Problem statement: All lines holding the word "Software" should be located in the records and copied.

- - - - - - -

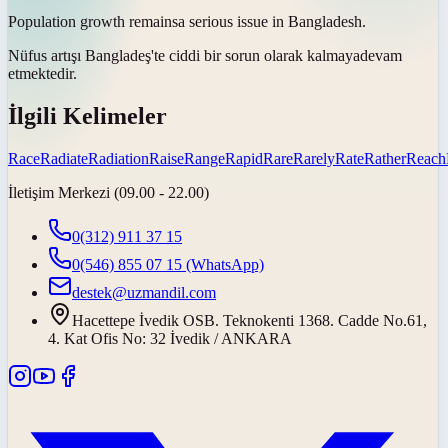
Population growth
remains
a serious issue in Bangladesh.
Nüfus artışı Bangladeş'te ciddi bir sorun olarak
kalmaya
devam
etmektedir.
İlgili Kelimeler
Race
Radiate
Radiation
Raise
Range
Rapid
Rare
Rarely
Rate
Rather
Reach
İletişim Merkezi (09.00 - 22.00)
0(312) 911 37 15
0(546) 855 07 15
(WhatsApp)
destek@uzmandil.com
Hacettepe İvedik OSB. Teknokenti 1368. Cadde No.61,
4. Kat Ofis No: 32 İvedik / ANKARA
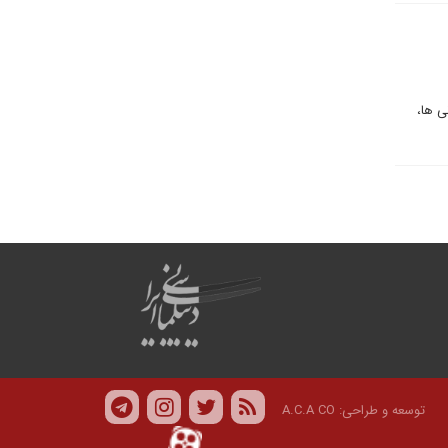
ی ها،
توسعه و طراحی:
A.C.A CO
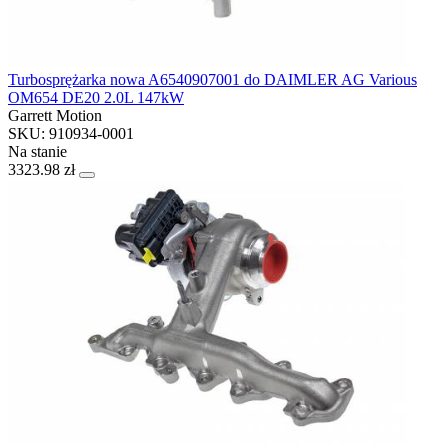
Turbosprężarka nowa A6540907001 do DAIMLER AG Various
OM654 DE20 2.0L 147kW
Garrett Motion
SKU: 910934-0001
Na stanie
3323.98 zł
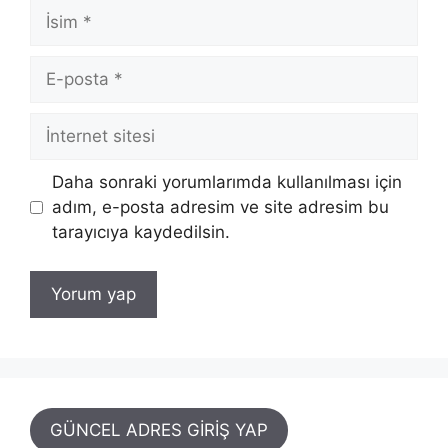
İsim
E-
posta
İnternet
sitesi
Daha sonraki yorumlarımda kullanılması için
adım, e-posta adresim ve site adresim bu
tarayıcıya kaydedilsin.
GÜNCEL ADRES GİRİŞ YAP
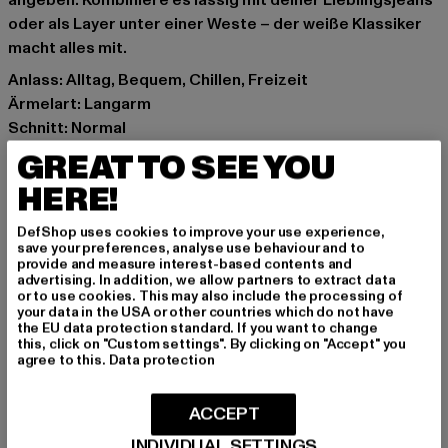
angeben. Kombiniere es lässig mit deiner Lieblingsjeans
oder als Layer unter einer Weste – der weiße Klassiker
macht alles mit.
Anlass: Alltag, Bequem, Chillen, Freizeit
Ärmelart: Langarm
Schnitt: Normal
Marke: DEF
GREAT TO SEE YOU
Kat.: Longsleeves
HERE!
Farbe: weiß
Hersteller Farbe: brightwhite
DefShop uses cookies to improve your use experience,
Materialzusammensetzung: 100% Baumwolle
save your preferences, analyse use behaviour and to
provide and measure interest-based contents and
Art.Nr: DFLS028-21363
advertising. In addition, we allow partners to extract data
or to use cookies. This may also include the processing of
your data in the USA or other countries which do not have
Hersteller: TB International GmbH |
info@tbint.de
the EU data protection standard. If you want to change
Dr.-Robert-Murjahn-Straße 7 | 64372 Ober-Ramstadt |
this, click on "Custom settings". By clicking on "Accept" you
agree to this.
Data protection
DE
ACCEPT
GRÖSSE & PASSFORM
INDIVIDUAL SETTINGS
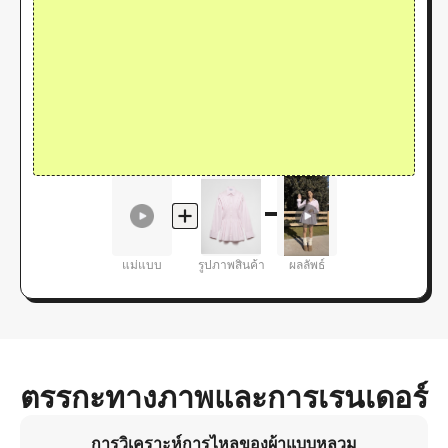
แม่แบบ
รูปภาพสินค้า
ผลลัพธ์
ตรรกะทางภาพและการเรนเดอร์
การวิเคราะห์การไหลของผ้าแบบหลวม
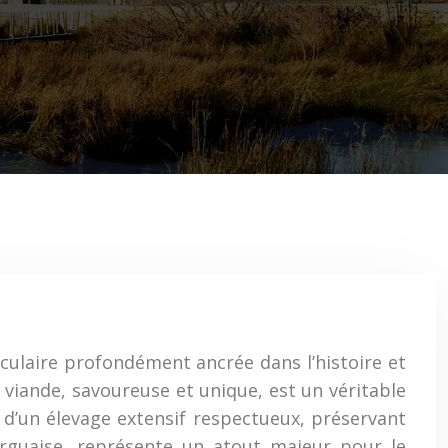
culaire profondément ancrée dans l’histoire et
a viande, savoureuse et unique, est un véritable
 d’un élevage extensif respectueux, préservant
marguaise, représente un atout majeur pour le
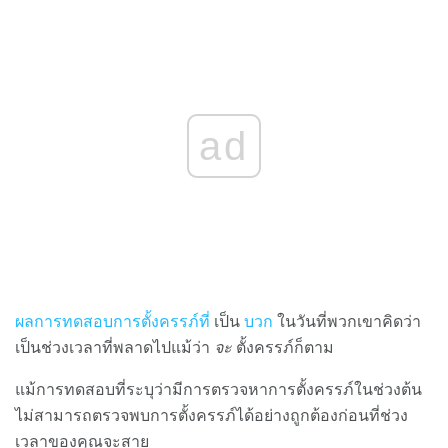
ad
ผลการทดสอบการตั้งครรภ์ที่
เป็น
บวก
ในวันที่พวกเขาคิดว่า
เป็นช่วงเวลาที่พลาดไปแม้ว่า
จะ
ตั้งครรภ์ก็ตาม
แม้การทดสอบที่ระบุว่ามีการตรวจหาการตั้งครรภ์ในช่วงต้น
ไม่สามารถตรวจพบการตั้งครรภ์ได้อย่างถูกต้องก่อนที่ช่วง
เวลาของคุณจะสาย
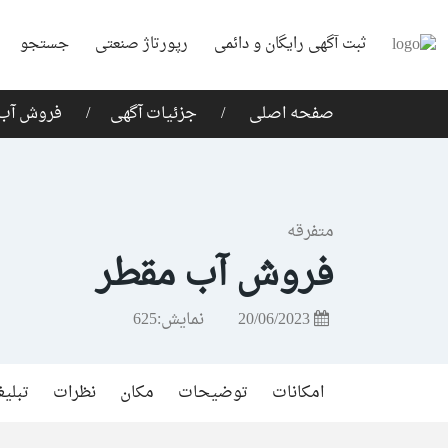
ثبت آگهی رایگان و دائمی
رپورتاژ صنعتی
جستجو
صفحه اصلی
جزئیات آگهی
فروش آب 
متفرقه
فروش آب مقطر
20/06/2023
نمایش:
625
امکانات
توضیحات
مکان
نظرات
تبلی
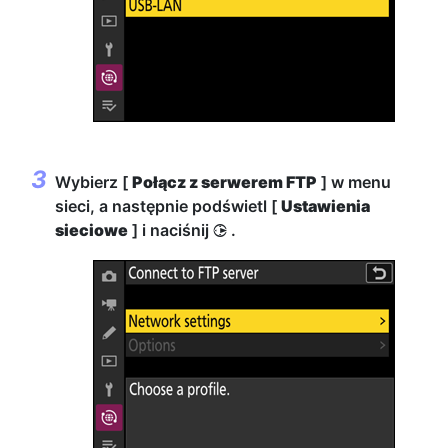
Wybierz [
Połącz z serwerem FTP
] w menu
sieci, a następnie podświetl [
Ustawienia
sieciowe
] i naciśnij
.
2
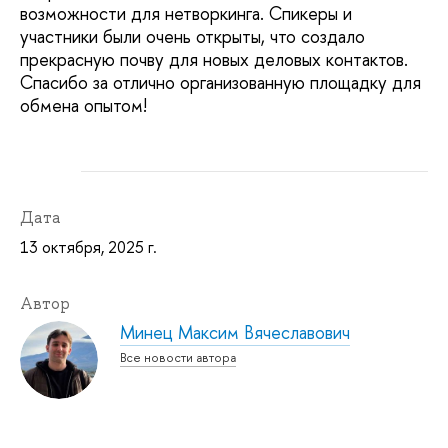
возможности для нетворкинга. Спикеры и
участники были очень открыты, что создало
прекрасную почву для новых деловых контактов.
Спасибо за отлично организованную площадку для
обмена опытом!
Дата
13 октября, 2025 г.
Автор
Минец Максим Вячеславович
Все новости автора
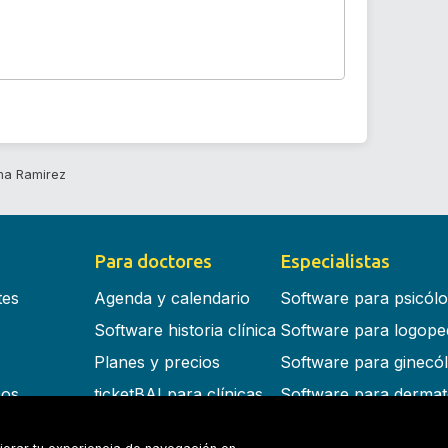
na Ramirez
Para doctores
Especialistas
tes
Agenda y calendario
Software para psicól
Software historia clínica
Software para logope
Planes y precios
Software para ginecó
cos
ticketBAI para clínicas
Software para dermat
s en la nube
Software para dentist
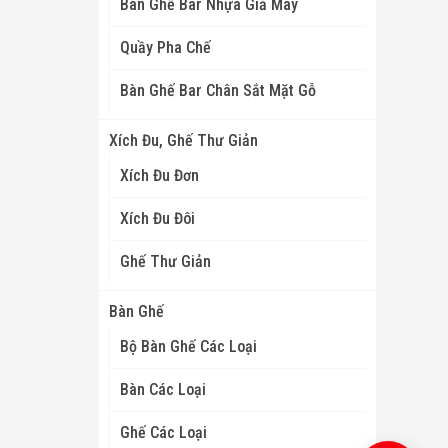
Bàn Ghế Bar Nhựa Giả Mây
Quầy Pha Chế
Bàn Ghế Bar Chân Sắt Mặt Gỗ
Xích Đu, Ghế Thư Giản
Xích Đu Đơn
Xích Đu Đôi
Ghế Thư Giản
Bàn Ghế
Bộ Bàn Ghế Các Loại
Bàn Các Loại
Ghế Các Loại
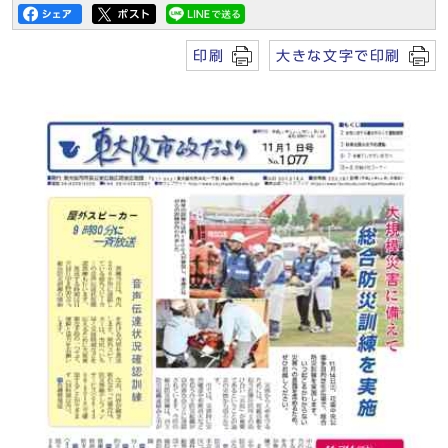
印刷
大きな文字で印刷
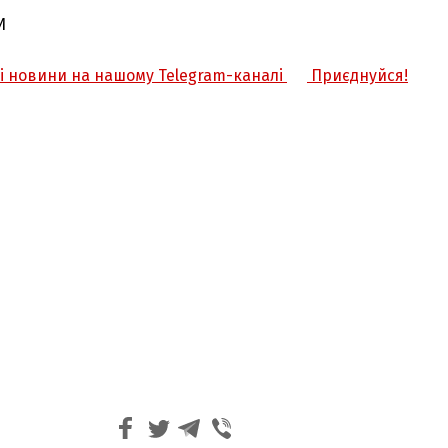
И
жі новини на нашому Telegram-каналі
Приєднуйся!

- - - - - - -

Result:
Software para psicól
Software historia clínica
Software para logope
Software para ginecó
Software para dermat
Software para dentist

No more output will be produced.